╭─ INPUT DATA
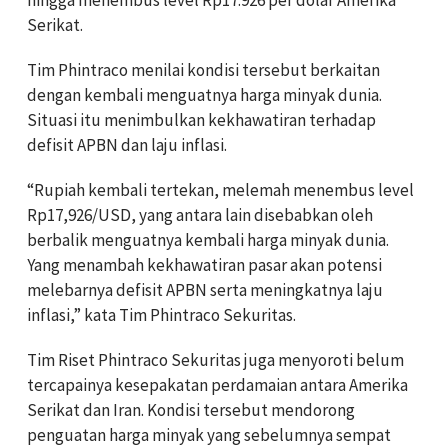
Serikat.
Tim Phintraco menilai kondisi tersebut berkaitan
dengan kembali menguatnya harga minyak dunia.
Situasi itu menimbulkan kekhawatiran terhadap
defisit APBN dan laju inflasi.
“Rupiah kembali tertekan, melemah menembus level
Rp17,926/USD, yang antara lain disebabkan oleh
berbalik menguatnya kembali harga minyak dunia.
Yang menambah kekhawatiran pasar akan potensi
melebarnya defisit APBN serta meningkatnya laju
inflasi,” kata Tim Phintraco Sekuritas.
Tim Riset Phintraco Sekuritas juga menyoroti belum
tercapainya kesepakatan perdamaian antara Amerika
Serikat dan Iran. Kondisi tersebut mendorong
penguatan harga minyak yang sebelumnya sempat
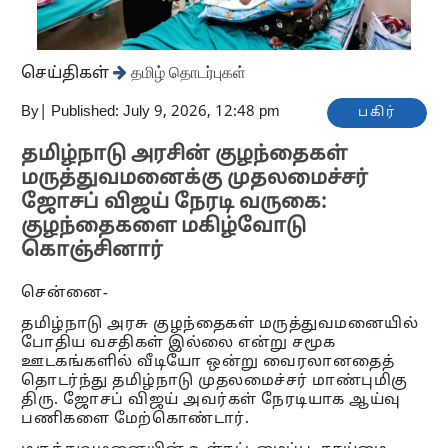
செய்திகள்
தமிழ் தொடர்புகள்
By
|
Published: July 9, 2026, 12:48 pm
பகிர்
தமிழ்நாடு அரசின் குழந்தைகள்
மருத்துவமனைக்கு முதலமைச்சர்
ஜோசப் விஜய் நேரடி வருகை:
குழந்தைகளை மகிழ்வோடு
கொஞ்சினார்
சென்னை-
தமிழ்நாடு அரசு குழந்தைகள் மருத்துவமனையில்
போதிய வசதிகள் இல்லை என்று சமூக
ஊடகங்களில் வீடியோ ஒன்று வைரலானதைத்
தொடர்ந்து தமிழ்நாடு முதலமைச்சர் மாண்புமிகு
திரு. ஜோசப் விஜய் அவர்கள் நேரடியாக ஆய்வு
பணிகளை மேற்கொண்டார்.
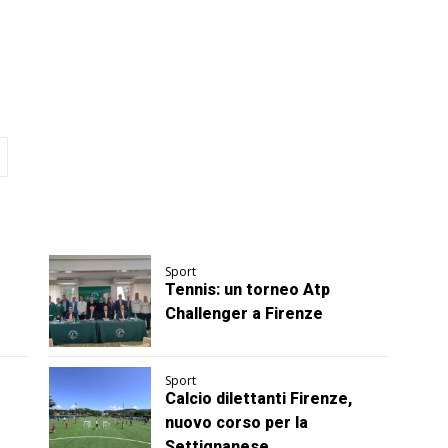
Sport
Tennis: un torneo Atp
Challenger a Firenze
Sport
Calcio dilettanti Firenze,
nuovo corso per la
Settignanese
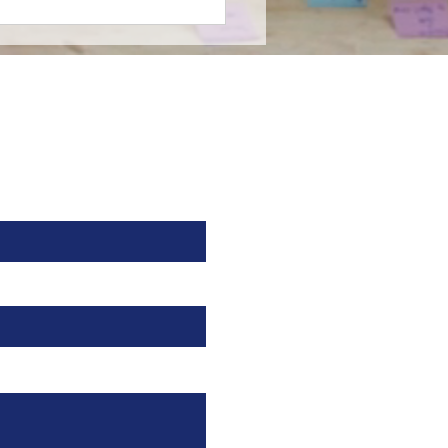
farma entra al
ado de nutrición
cializada en México en
nza con Nutricia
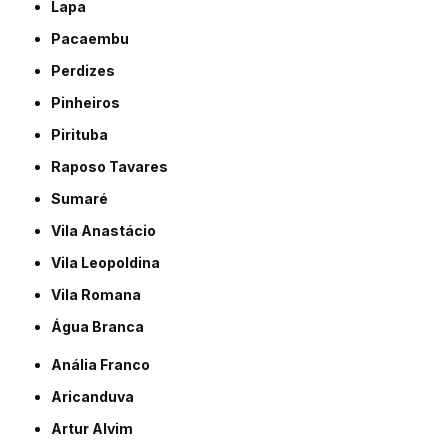
Lapa
Pacaembu
Perdizes
Pinheiros
Pirituba
Raposo Tavares
Sumaré
Vila Anastácio
Vila Leopoldina
Vila Romana
Água Branca
Anália Franco
Aricanduva
Artur Alvim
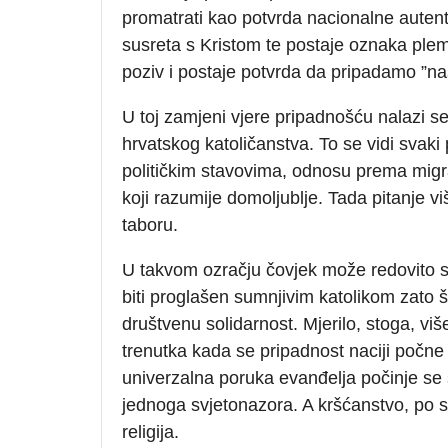
promatrati kao potvrda nacionalne autenti
susreta s Kristom te postaje oznaka plem
poziv i postaje potvrda da pripadamo ”na
U toj zamjeni vjere pripadnošću nalazi s
hrvatskog katoličanstva. To se vidi svaki
političkim stavovima, odnosu prema migra
koji razumije domoljublje. Tada pitanje viš
taboru.
U takvom ozračju čovjek može redovito s
biti proglašen sumnjivim katolikom zato št
društvenu solidarnost. Mjerilo, stoga, vi
trenutka kada se pripadnost naciji počne
univerzalna poruka evanđelja počinje se 
jednoga svjetonazora. A kršćanstvo, po sv
religija.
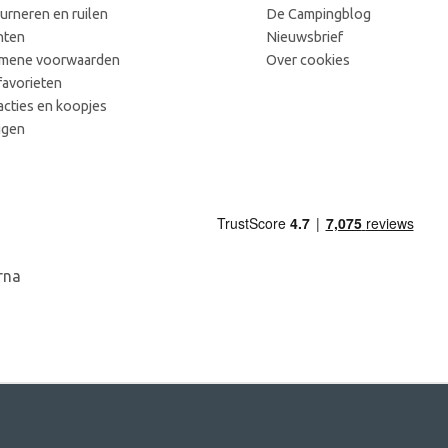
urneren en ruilen
De Campingblog
hten
Nieuwsbrief
mene voorwaarden
Over cookies
favorieten
acties en koopjes
ggen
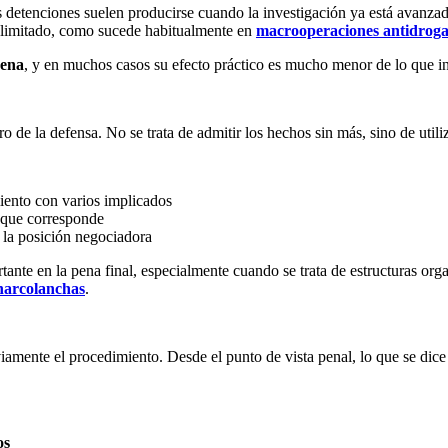
as detenciones suelen producirse cuando la investigación ya está avanza
o limitado, como sucede habitualmente en
macrooperaciones antidrog
pena
, y en muchos casos su efecto práctico es mucho menor de lo que in
 de la defensa. No se trata de admitir los hechos sin más, sino de utili
ento con varios implicados
 que corresponde
 la posición negociadora
tante en la pena final, especialmente cuando se trata de estructuras org
 narcolanchas
.
viamente el procedimiento. Desde el punto de vista penal, lo que se dice
os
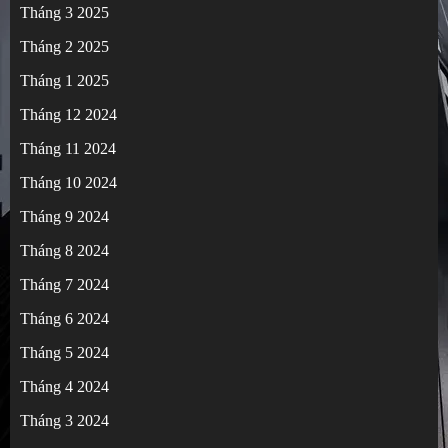
Tháng 3 2025
Tháng 2 2025
Tháng 1 2025
Tháng 12 2024
Tháng 11 2024
Tháng 10 2024
Tháng 9 2024
Tháng 8 2024
Tháng 7 2024
Tháng 6 2024
Tháng 5 2024
Tháng 4 2024
Tháng 3 2024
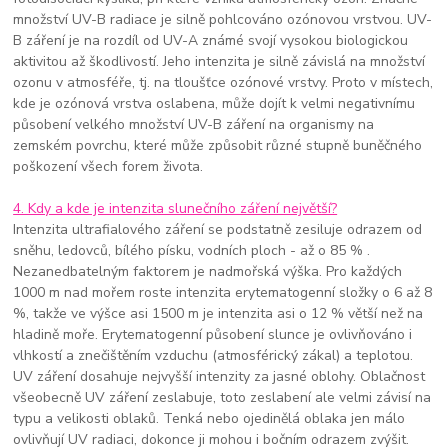
množství UV-B radiace je silně pohlcováno ozónovou vrstvou. UV-
B záření je na rozdíl od UV-A známé svojí vysokou biologickou
aktivitou až škodlivostí. Jeho intenzita je silně závislá na množství
ozonu v atmosféře, tj. na tloušťce ozónové vrstvy. Proto v místech,
kde je ozónová vrstva oslabena, může dojít k velmi negativnímu
působení velkého množství UV-B záření na organismy na
zemském povrchu, které může způsobit různé stupně buněčného
poškození všech forem života.
4. Kdy a kde je intenzita slunečního záření největší?
Intenzita ultrafialového záření se podstatně zesiluje odrazem od
sněhu, ledovců, bílého písku, vodních ploch - až o 85 % .
Nezanedbatelným faktorem je nadmořská výška. Pro každých
1000 m nad mořem roste intenzita erytematogenní složky o 6 až 8
%, takže ve výšce asi 1500 m je intenzita asi o 12 % větší než na
hladině moře. Erytematogenní působení slunce je ovlivňováno i
vlhkostí a znečištěním vzduchu (atmosférický zákal) a teplotou.
UV záření dosahuje nejvyšší intenzity za jasné oblohy. Oblačnost
všeobecně UV záření zeslabuje, toto zeslabení ale velmi závisí na
typu a velikosti oblaků. Tenká nebo ojedinělá oblaka jen málo
ovlivňují UV radiaci, dokonce ji mohou i bočním odrazem zvýšit.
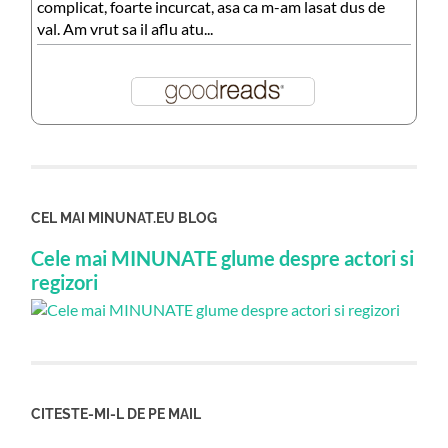
complicat, foarte incurcat, asa ca m-am lasat dus de
val. Am vrut sa il aflu atu...
CEL MAI MINUNAT.EU BLOG
Cele mai MINUNATE glume despre actori si
regizori
CITESTE-MI-L DE PE MAIL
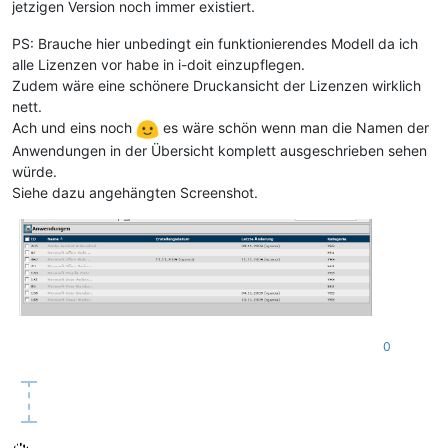
jetzigen Version noch immer existiert.
PS: Brauche hier unbedingt ein funktionierendes Modell da ich
alle Lizenzen vor habe in i-doit einzupflegen.
Zudem wäre eine schönere Druckansicht der Lizenzen wirklich
nett.
Ach und eins noch
es wäre schön wenn man die Namen der
Anwendungen in der Übersicht komplett ausgeschrieben sehen
würde.
Siehe dazu angehängten Screenshot.
0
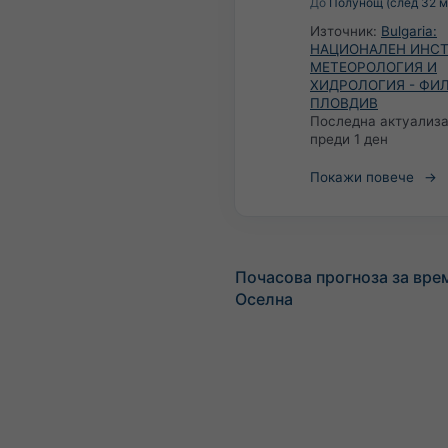
До
Полунощ (след 32 м
Източник:
Bulgaria:
НАЦИОНАЛЕН ИНСТ
МЕТЕОРОЛОГИЯ И
ХИДРОЛОГИЯ - ФИ
ПЛОВДИВ
Последна актуализа
преди 1 ден
Покажи повече
Почасова прогноза за вре
Оселна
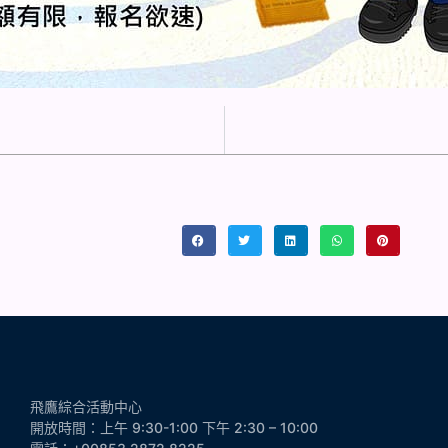
飛鷹綜合活動中心
開放時間：上午 9:30-1:00 下午 2:30 – 10:00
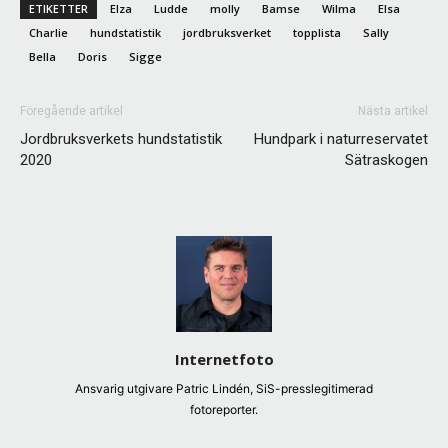
ETIKETTER
Elza
Ludde
molly
Bamse
Wilma
Elsa
Charlie
hundstatistik
jordbruksverket
topplista
Sally
Bella
Doris
Sigge
Föregående artikel
Nästa artikel
Jordbruksverkets hundstatistik
Hundpark i naturreservatet
2020
Sätraskogen
Internetfoto
Ansvarig utgivare Patric Lindén, SiS-presslegitimerad
fotoreporter.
╰─
• _ASSIGNMENT_: What belongs in the answer is each line above from the line with "viamente el procedimiento." to the line with "vlhkostí a znečištěním", inclusive, reproduced exactly and free of pictures.

• _OUTPUT OF THE TASK_:
viamente el procedimiento. Desde el punto de vista penal, lo que se dice
os
Tháng 3 2025
Tháng 2 2025
Tháng 1 2025
Tháng 12 2024
Tháng 11 2024
Tháng 10 2024
Tháng 9 2024
Tháng 8 2024
Tháng 7 2024
Tháng 6 2024
Tháng 5 2024
Tháng 4 2024
Tháng 3 2024
množství UV-B radiace je silně pohlcováno ozónovou vrstvou. UV-
B záření je na rozdíl od UV-A známé svojí vysokou biologickou
aktivitou až škodlivostí. Jeho intenzita je silně závislá na množství
ozonu v atmosféře, tj. na tloušťce ozónové vrstvy. Proto v místech,
kde je ozónová vrstva oslabena, může dojít k velmi negativnímu
působení velkého množství UV-B záření na organismy na
zemském povrchu, které může způsobit různé stupně buněčného
poškození všech forem života.
4. Kdy a kde je intenzita slunečního záření největší?
Intenzita ultrafialového záření se podstatně zesiluje odrazem od
sněhu, ledovců, bílého písku, vodních ploch - až o 85 % .
Nezanedbatelným faktorem je nadmořská výška. Pro každých
1000 m nad mořem roste intenzita erytematogenní složky o 6 až 8
%, takže ve výšce asi 1500 m je intenzita asi o 12 % větší než na
hladině moře. Erytematogenní působení slunce je ovlivňováno i
vlhkostí a znečištěním vzduchu (atmosférický zákal) a teplotou.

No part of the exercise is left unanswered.